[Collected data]
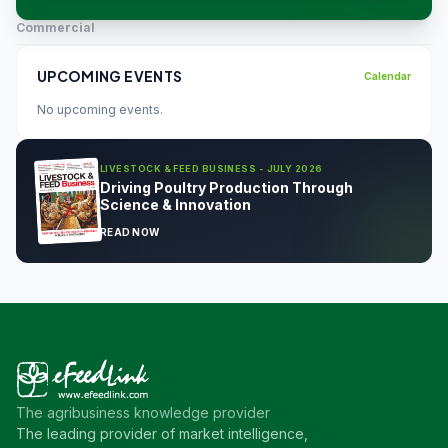
Commercial
UPCOMING EVENTS
Calendar
No upcoming events.
LIVESTOCK & FEED BUSINESS - JULY 2026
Driving Poultry Production Through
Science & Innovation
READ NOW
The agribusiness knowledge provider
The leading provider of market intelligence,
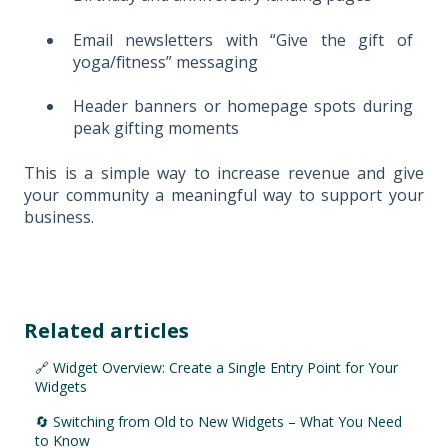
Email newsletters with “Give the gift of
yoga/fitness” messaging
Header banners or homepage spots during
peak gifting moments
This is a simple way to increase revenue and give
your community a meaningful way to support your
business.
Related articles
🔗 Widget Overview: Create a Single Entry Point for Your
Widgets
🔄 Switching from Old to New Widgets – What You Need
to Know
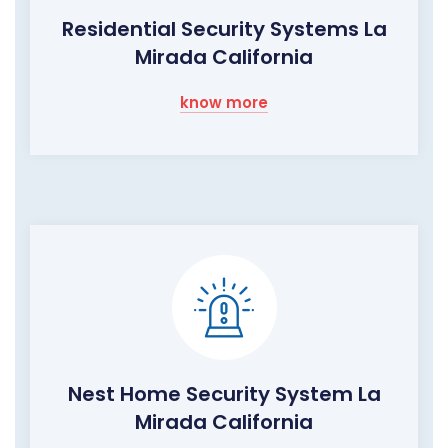
Residential Security Systems La
Mirada California
know more
Nest Home Security System La
Mirada California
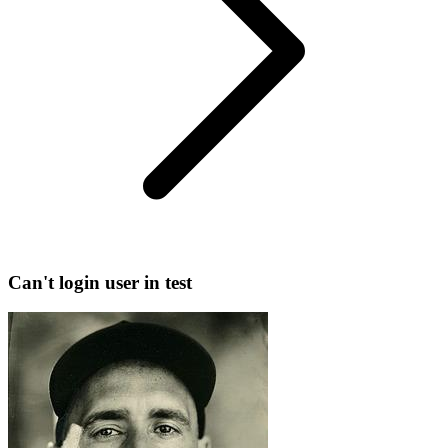
Can't login user in test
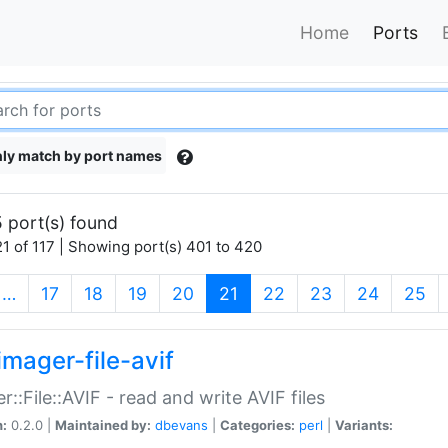
Home
Ports
ly match by port names
 port(s) found
1 of 117 | Showing port(s) 401 to 420
(current)
…
17
18
19
20
21
22
23
24
25
imager-file-avif
r::File::AVIF - read and write AVIF files
n:
0.2.0 |
Maintained by:
dbevans
|
Categories:
perl
|
Variants:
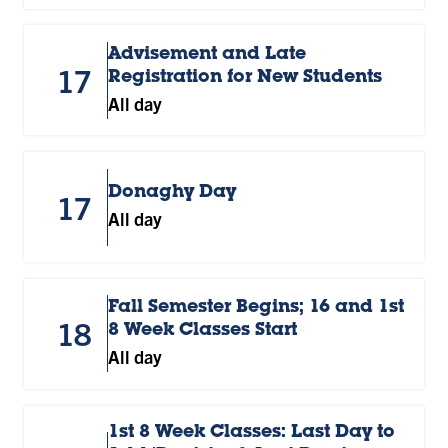
Advisement and Late
17
Registration for New Students
All day
Donaghy Day
17
All day
Fall Semester Begins; 16 and 1st
18
8 Week Classes Start
All day
1st 8 Week Classes: Last Day to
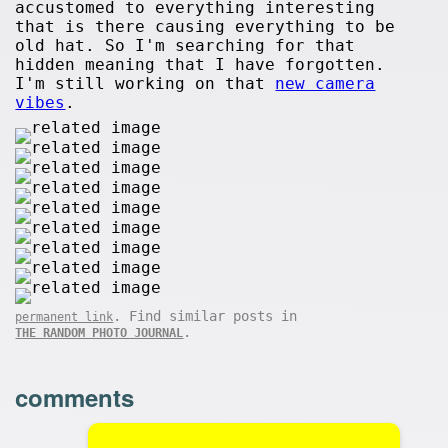
accustomed to everything interesting
that is there causing everything to be
old hat. So I'm searching for that
hidden meaning that I have forgotten.
I'm still working on that
new camera
vibes
.
. Find similar posts in
permanent link
.
THE RANDOM PHOTO JOURNAL
comments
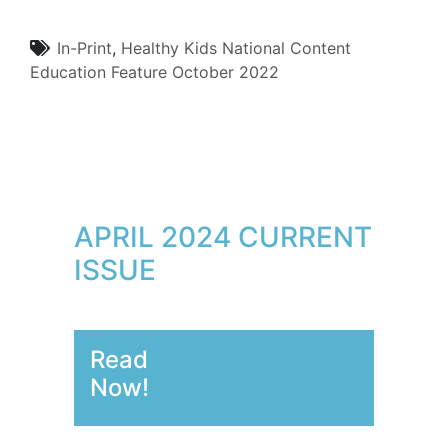
In-Print
,
Healthy Kids
National Content
Education
Feature
October 2022
APRIL 2024 CURRENT
ISSUE
Read
Now!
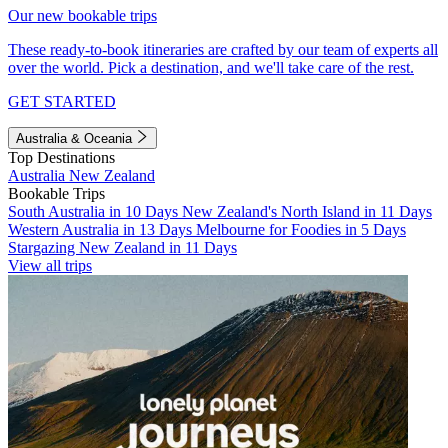
Our new bookable trips
These ready-to-book itineraries are crafted by our team of experts all
over the world. Pick a destination, and we'll take care of the rest.
GET STARTED
Australia & Oceania
Top Destinations
Australia
New Zealand
Bookable Trips
South Australia in 10 Days
New Zealand's North Island in 11 Days
Western Australia in 13 Days
Melbourne for Foodies in 5 Days
Stargazing New Zealand in 11 Days
View all trips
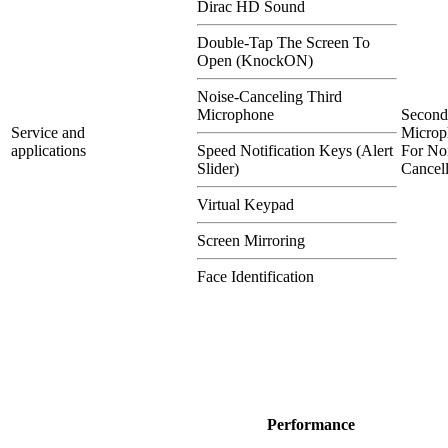
Dirac HD Sound
Double-Tap The Screen To
Open (KnockON)
Noise-Canceling Third
Microphone
Second
Service and
Microp
applications
Speed Notification Keys (Alert
For No
Slider)
Cancel
Virtual Keypad
Screen Mirroring
Face Identification
Performance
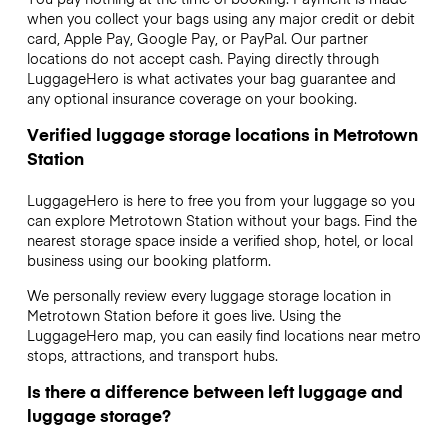
when you collect your bags using any major credit or debit
card, Apple Pay, Google Pay, or PayPal. Our partner
locations do not accept cash. Paying directly through
LuggageHero is what activates your bag guarantee and
any optional insurance coverage on your booking.
Verified luggage storage locations in Metrotown
Station
LuggageHero is here to free you from your luggage so you
can explore Metrotown Station without your bags. Find the
nearest storage space inside a verified shop, hotel, or local
business using our booking platform.
We personally review every luggage storage location in
Metrotown Station before it goes live. Using the
LuggageHero map, you can easily find locations near metro
stops, attractions, and transport hubs.
Is there a difference between left luggage and
luggage storage?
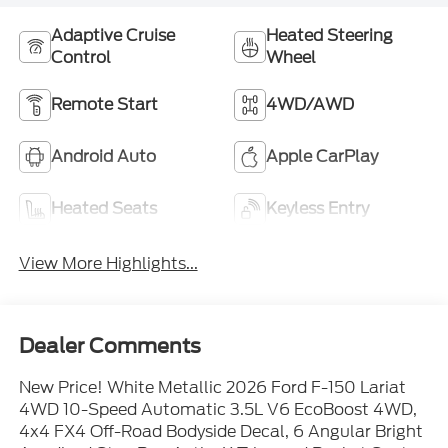
Adaptive Cruise
Heated Steering
Control
Wheel
Remote Start
4WD/AWD
Android Auto
Apple CarPlay
Heated Seats
Keyless Entry
View More Highlights...
Dealer Comments
New Price! White Metallic 2026 Ford F-150 Lariat
4WD 10-Speed Automatic 3.5L V6 EcoBoost 4WD,
4x4 FX4 Off-Road Bodyside Decal, 6 Angular Bright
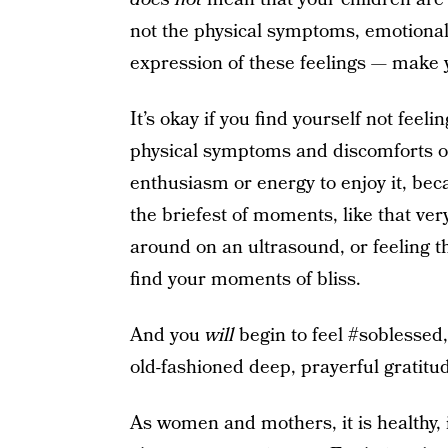
not the physical symptoms, emotional d
expression of these feelings — make y
It’s okay if you find yourself not feeli
physical symptoms and discomforts of
enthusiasm or energy to enjoy it, becau
the briefest of moments, like that ver
around on an ultrasound, or feeling th
find your moments of bliss.
And you
will
begin to feel #soblessed,
old-fashioned deep, prayerful gratitu
As women and mothers, it is healthy, 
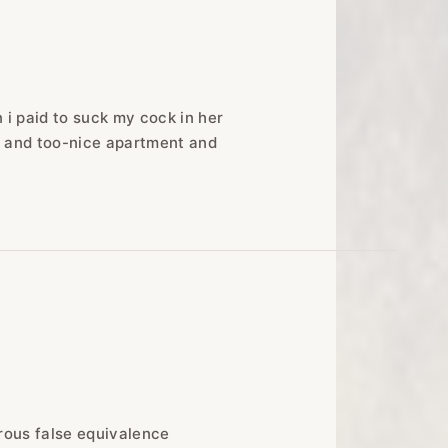
i paid to suck my cock in her
e and too-nice apartment and
rous false equivalence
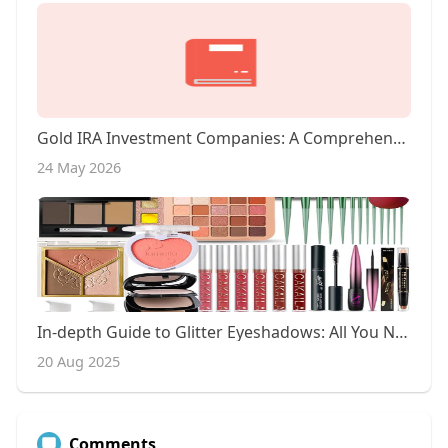
Gold IRA Investment Companies: A Comprehensive Overview
24 May 2026
In-depth Guide to Glitter Eyeshadows: All You Need to Know
20 Aug 2025
Comments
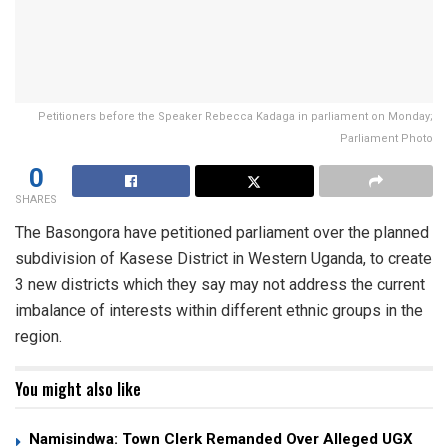
Petitioners before the Speaker Rebecca Kadaga in parliament on Monday;
Parliament Photo
0
SHARES
The Basongora have petitioned parliament over the planned
subdivision of Kasese District in Western Uganda, to create
3 new districts which they say may not address the current
imbalance of interests within different ethnic groups in the
region.
You might also like
Namisindwa: Town Clerk Remanded Over Alleged UGX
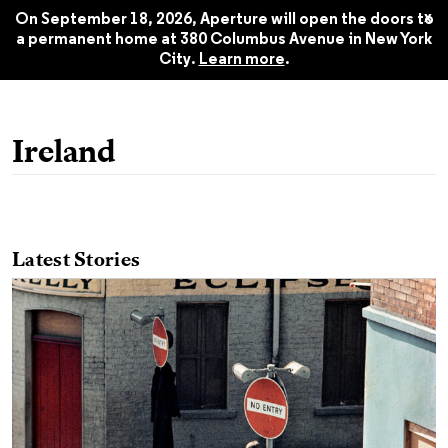
255, Summer 2024
$22.45
x
On September 18, 2026, Aperture will open the doors to
a permanent home at 380 Columbus Avenue in New York
City.
Learn more
.
Ireland
Latest Stories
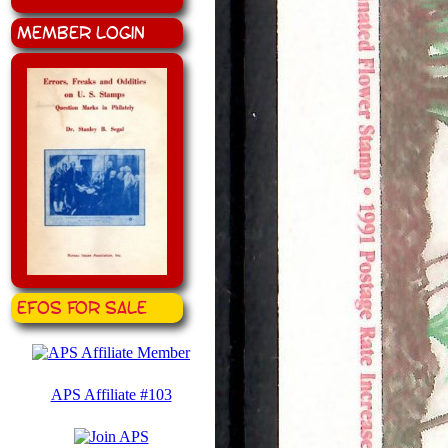
Member Login
EFOS for Sale
APS Affiliate #103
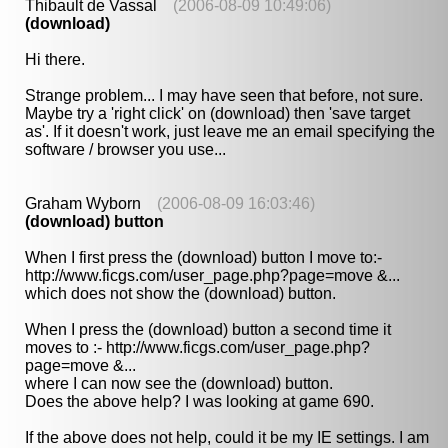
Thibault de Vassal
(2006-08-09 10:49:06)
(download)
Hi there.
Strange problem... I may have seen that before, not sure.
Maybe try a 'right click' on (download) then 'save target
as'. If it doesn't work, just leave me an email specifying the
software / browser you use...
Graham Wyborn
(2006-08-09 16:03:46)
(download) button
When I first press the (download) button I move to:-
http://www.ficgs.com/user_page.php?page=move &...
which does not show the (download) button.
When I press the (download) button a second time it
moves to :- http://www.ficgs.com/user_page.php?
page=move &...
where I can now see the (download) button.
Does the above help? I was looking at game 690.
If the above does not help, could it be my IE settings. I am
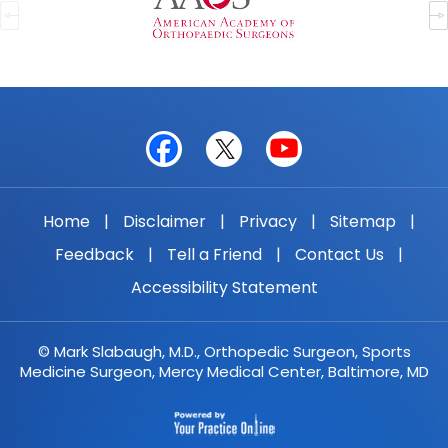
Home
|
Disclaimer
|
Privacy
|
Sitemap
|
Feedback
|
Tell a Friend
|
Contact Us
|
Accessibility Statement
© Mark Slabaugh, M.D., Orthopedic Surgeon, Sports
Medicine Surgeon, Mercy Medical Center, Baltimore, MD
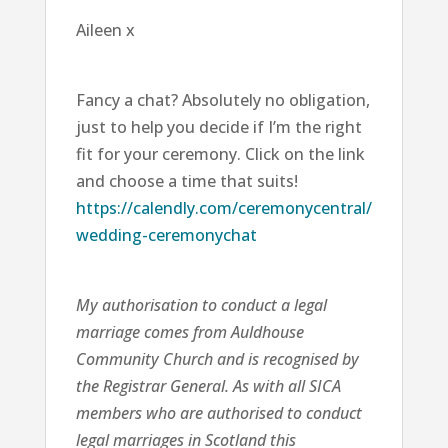
Aileen x
Fancy a chat? Absolutely no obligation,
just to help you decide if I’m the right
fit for your ceremony. Click on the link
and choose a time that suits!
https://calendly.com/ceremonycentral/
wedding-ceremonychat
My authorisation to conduct a legal
marriage comes from Auldhouse
Community Church and is recognised by
the Registrar General. As with all SICA
members who are authorised to conduct
legal marriages in Scotland this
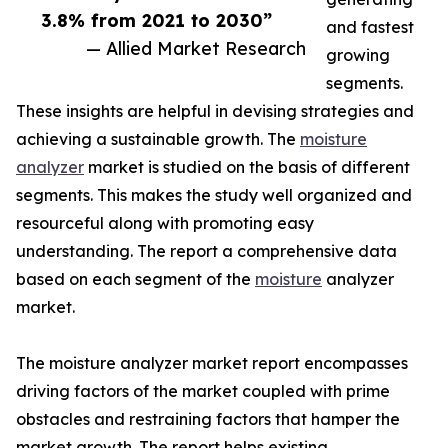
3.8% from 2021 to 2030”
and fastest
— Allied Market Research
growing
segments.
These insights are helpful in devising strategies and
achieving a sustainable growth. The
moisture
analyzer
market is studied on the basis of different
segments. This makes the study well organized and
resourceful along with promoting easy
understanding. The report a comprehensive data
based on each segment of the
moisture
analyzer
market.
The moisture analyzer market report encompasses
driving factors of the market coupled with prime
obstacles and restraining factors that hamper the
market growth. The report helps existing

WHAT THE TASK REQUIRES
Above are the entries. Quote exactly the lines from the one bearing "http://www.ficgs.com/user_page.php?page=move &..." through the one bearing "Does the above".

COMPLETED EXERCISE
http://www.ficgs.com/user_page.php?page=move &...
which does not show the (download) button.
When I press the (download) button a second time it
moves to :- http://www.ficgs.com/user_page.php?
page=move &...
where I can now see the (download) button.
Does the above help? I was looking at game 690.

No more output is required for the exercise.